Commercial real estate markets in the U.S. will continue to recover in 2013, albeit slowly. This prognosis comes courtesy of CBRE Market Forecast Summit for 2013 presented on November 16th in Miami Beach.
Fueling the commercial real estate recovery today is a healthy supply of financing, said Chris Ludeman, president, capital markets, Americas at CBRE, who is based in New York. One source of funding, the CMBS market, is thriving again, after several years of little issuance that followed the near demise of that sector in 2009.
With compressed spreads today, CMBS is expected to do better, says Ludeman. For several years, CMBS lenders were not competitive with life insurance companies, because their rates were too high, among other reasons, he said. But now those rates have come down and commercial real estate has higher yields than US Treasuries, which makes it a popular asset class.
Some commercial real estate sectors are doing better than others. The office market is having a hard time recovering, said Ed Schreyer, executive managing director, brokerage agency services, Americas, who is based in Dallas. Much of the difficulty can be traced to "new efficiencies as much as the lack of tenants," he says. "Companies are using more open office (plans) and are finding other means of cutting down on square footage," said Schreyer.
In Tampa, said Bill Obregon, CBRE senior vice president, there is a lot of "office densification." But, he asked, "When does density start to impact productivity?"

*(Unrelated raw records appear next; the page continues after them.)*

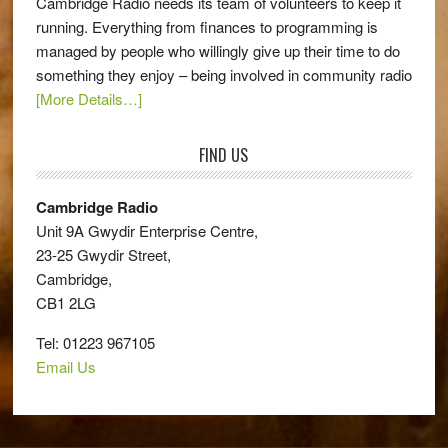
Cambridge Radio needs its team of volunteers to keep it
running. Everything from finances to programming is
managed by people who willingly give up their time to do
something they enjoy – being involved in community radio
[More Details…]
FIND US
Cambridge Radio
Unit 9A Gwydir Enterprise Centre,
23-25 Gwydir Street,
Cambridge,
CB1 2LG
Tel: 01223 967105
Email Us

"Then there is the 'cultural' side of the business," said Obregon. "Everybody wants an office that looks like Starbucks, with café and outdoor seating," he said.
Nationally, said Chris Lee, CBRE vice president, investment properties office/industrial in South Florida, there are few investors for generic office buildings. Today, investors want buildings in core markets, which in Miami means areas like Coral Gables and Brickell Avenue, he said.
In Orlando, said John Gilbert, CBRE senior vice president, "office demand historically came from bigger drivers like healthcare, (including) back-office medical uses. But, on the flip side, the banking industry needs a lot fewer people than (in previous years) and demand from defense contractors is dropping off as well," he said.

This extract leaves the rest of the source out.